フランチャイズでの開業とは、加盟店を募集している本部と提携して経営ノウハウや店舗名、メニューなどを提供してもらう経営方式です。すでに高い知名度がある店舗なため、開店直後から一定の集客を見込め、宣伝も最低限で済みます。
本部から長年培った営業ノウハウも提供してもらえるため、業種未経験でも成功しやすい特徴が魅力的です。とはいえ、本部のルールに従わなければならず自由にできる範囲が限られていたり、ロイヤリティの支払い義務があったりすることを押さえておきましょう。
自分で計画を立て、店舗探しから経営スタイル、メニューまで決めて開業する経営方式です。自分の好みに合わせた経営が可能で、軌道に乗れば自分で店を拡張したり増やしたりできるでしょう。
その一方で、業種に関する知識や経営ノウハウを知っていないと順調な経営は難易度が高いといえます。宣伝から人材確保、営業まで自分で行なったり商売を軌道に乗せるまでに時間がかかったりする特徴があります。ほとんどの場合、開業前に同業他社で修行を積んだり、経営スクールに通ったりしたうえで開業している傾向です。
独立開業とフランチャイズでの開業を比べると、フランチャイズ開業は成功しやすいイメージを持っている方が多い傾向です。しかし、フランチャイズ開業は失敗しやすいといわれており、開業後5年後にフランチャイズで成功しているケースは70%といったデータが出ています。完全に独立開業した自営業の場合で5年後も成功しているケースが25%なので、フランチャイズでの独立開業が失敗しやすいといいきれません。とはいえ30%失敗している理由は何かみていきましょう。

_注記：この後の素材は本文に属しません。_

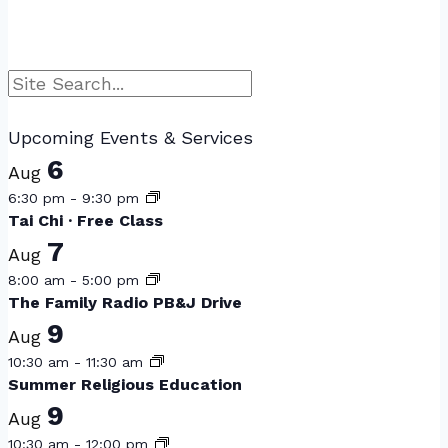
Search
Upcoming Events & Services
6
Aug
6:30 pm
-
9:30 pm
Tai Chi · Free Class
7
Aug
8:00 am
-
5:00 pm
The Family Radio PB&J Drive
9
Aug
10:30 am
-
11:30 am
Summer Religious Education
9
Aug
10:30 am
-
12:00 pm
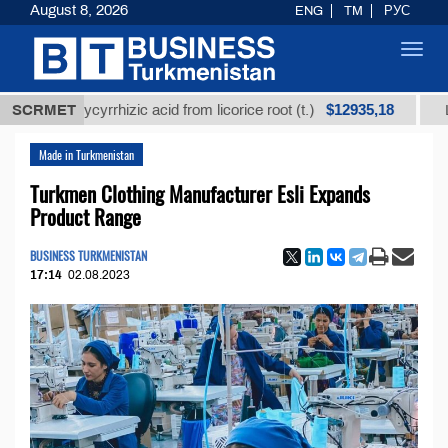
August 8, 2026
ENG
TM
РУС
Toggl
navig
$12935,18
ned glycyrrhizic acid from licorice root (t.)
SCRMET
Low-sulf
Made in Turkmenistan
Turkmen Clothing Manufacturer Esli Expands
Product Range
BUSINESS TURKMENISTAN
17:14
02.08.2023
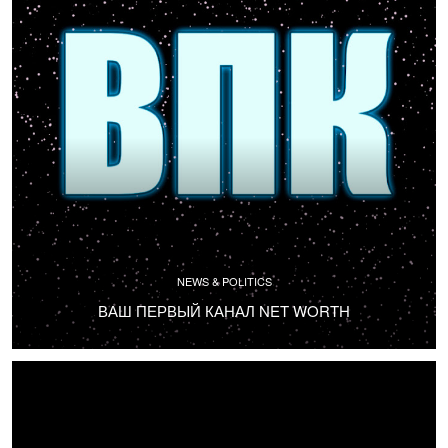
NEWS & POLITICS
ВАШ ПЕРВЫЙ КАНАЛ NET WORTH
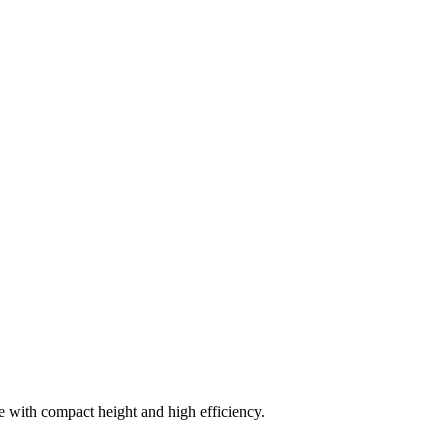
ce with compact height and high efficiency.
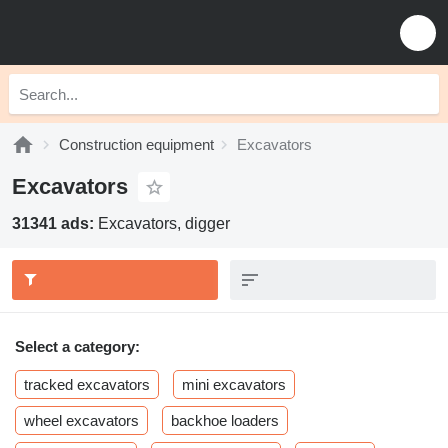
Construction equipment
Excavators
Excavators
31341 ads:
Excavators, digger
Select a category:
tracked excavators
mini excavators
wheel excavators
backhoe loaders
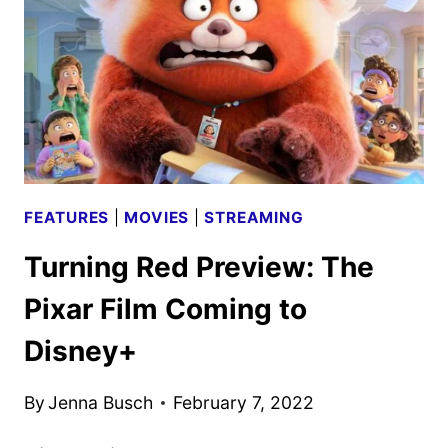
THE
HULU
SUSPENSE
THRILLER
FEATURES
|
MOVIES
|
STREAMING
Turning Red Preview: The
Pixar Film Coming to
Disney+
By
Jenna Busch
February 7, 2022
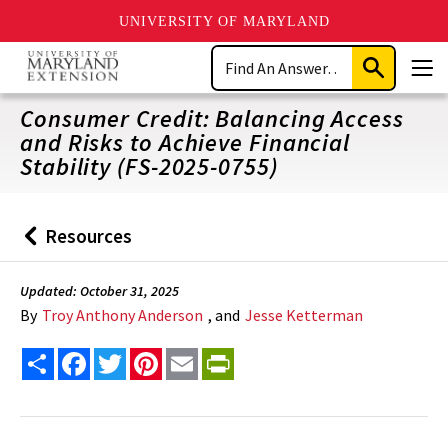
UNIVERSITY OF MARYLAND
Skip
Search
to
Submit
Men
main
Search
content
Consumer Credit: Balancing Access
and Risks to Achieve Financial
Stability (FS-2025-0755)
Resources
Back
to
Updated: October 31, 2025
By
Troy Anthony Anderson
, and
Jesse Ketterman
Share
Facebook
Twitter
Pinterest
Email
PrintFriendly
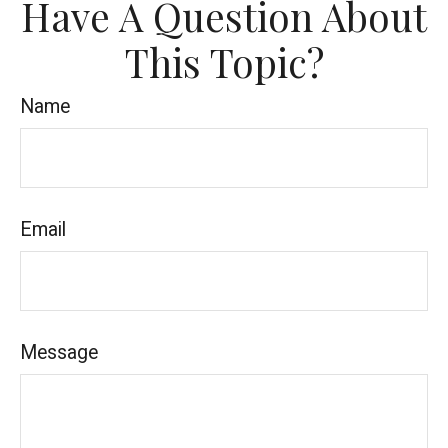
Have A Question About
This Topic?
Name
Email
Message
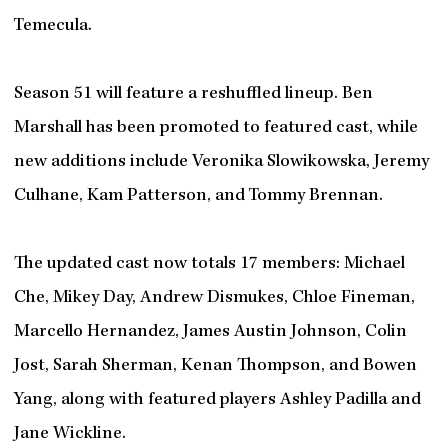
Temecula.
Season 51 will feature a reshuffled lineup. Ben
Marshall has been promoted to featured cast, while
new additions include Veronika Slowikowska, Jeremy
Culhane, Kam Patterson, and Tommy Brennan.
The updated cast now totals 17 members: Michael
Che, Mikey Day, Andrew Dismukes, Chloe Fineman,
Marcello Hernandez, James Austin Johnson, Colin
Jost, Sarah Sherman, Kenan Thompson, and Bowen
Yang, along with featured players Ashley Padilla and
Jane Wickline.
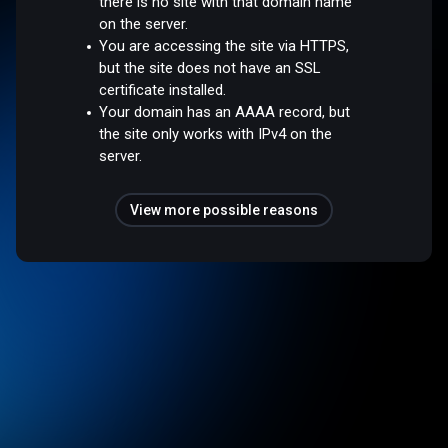
there is no site with that domain name
on the server.
You are accessing the site via HTTPS,
but the site does not have an SSL
certificate installed.
Your domain has an AAAA record, but
the site only works with IPv4 on the
server.
View more possible reasons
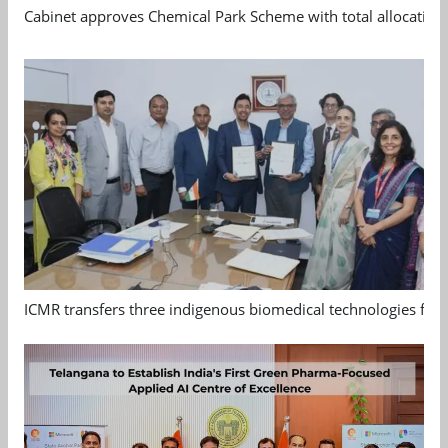
Cabinet approves Chemical Park Scheme with total allocation
ICMR transfers three indigenous biomedical technologies for 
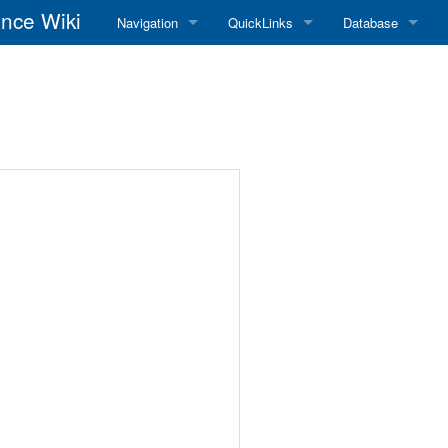
nce Wiki
Navigation
QuickLinks
Database
Main Page
RadioReference Home
Frequency Datab
Recent changes
RadioReference Forums
Amateur Radio D
Random page
RadioReference Database
Help
Broadcastify Live Audio
Tips For Searching
Help / Contact
RR Wiki User's Guide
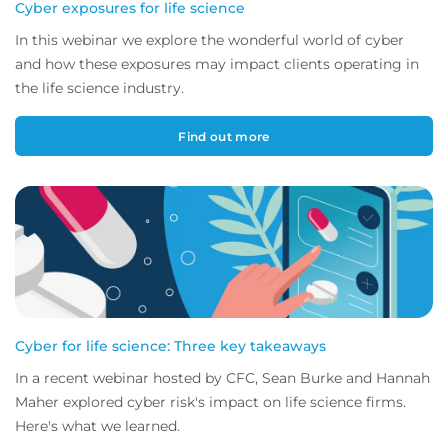
Cyber exposures for life science
In this webinar we explore the wonderful world of cyber
and how these exposures may impact clients operating in
the life science industry.
Find out more
Cyber for life science: Three key takeaways
In a recent webinar hosted by CFC, Sean Burke and Hannah
Maher explored cyber risk's impact on life science firms.
Here's what we learned.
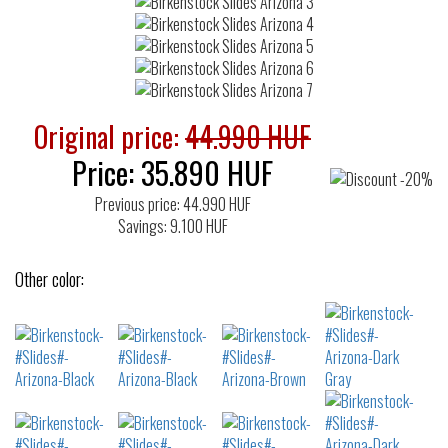
Original price:
44.990 HUF
Price:
35.890
HUF
Previous price: 44.990 HUF
Savings: 9.100 HUF
Other color:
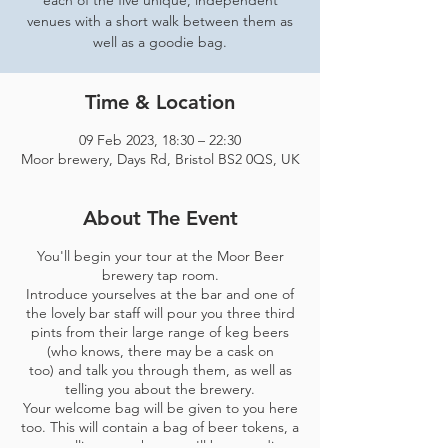
each of the five unique, independent
venues with a short walk between them as
well as a goodie bag.
Time & Location
09 Feb 2023, 18:30 – 22:30
Moor brewery, Days Rd, Bristol BS2 0QS, UK
About The Event
You'll begin your tour at the Moor Beer
brewery tap room.
Introduce yourselves at the bar and one of
the lovely bar staff will pour you three third
pints from their large range of keg beers
(who knows, there may be a cask on
too) and talk you through them, as well as
telling you about the brewery.
Your welcome bag will be given to you here
too. This will contain a bag of beer tokens, a
map telling you where you'll be spending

経営に求められるノウハウやスキルなどを本部のサポートに頼りすぎてしまうことが原因です。フランチャイズ開業は、店舗を経営するためのマニュアルやノウハウ、職種によっては、什器や内装なども本部に提供してもらえます。
しかし、店や従業員をマネジメントして売り上げの維持には、オーナーの経営力が必要です。自由に経営できないとしても、本部からの指示を待つだけでは従業員とかわりません。オーナーとしての自覚が持てないままで営業を続けていけば、いずれ失敗する可能性が高いといえます。
フランチャイズは本部にいろいろな面で頼れますが、頼りっぱなしで良い、というわけではないため、経営者としての自覚を持つことが重要です。
フランチャイズに加盟して開業する際に、資金ぐりの見通しが甘いことが原因です。店舗運営は自己資金もしくは、融資などを含めた一定の資金力が求められます。
フランチャイズとはいえ、開店当初から運営がうまくいくとは限りません。軌道に乗るまで赤字が続き、自己資金で補填するケースも珍しくないでしょう。フランチャイズだからすぐに黒字になると楽観的に考えず、ある程度運営資金を貯めたうえで開業しましょう。
経営の経験や運営能力が不足していることが原因です。フランチャイズに加入すると未経験の職種でも店舗を経営できますが、まったく知識ゼロで黒字を出し続けるのは難易度が高いといえます。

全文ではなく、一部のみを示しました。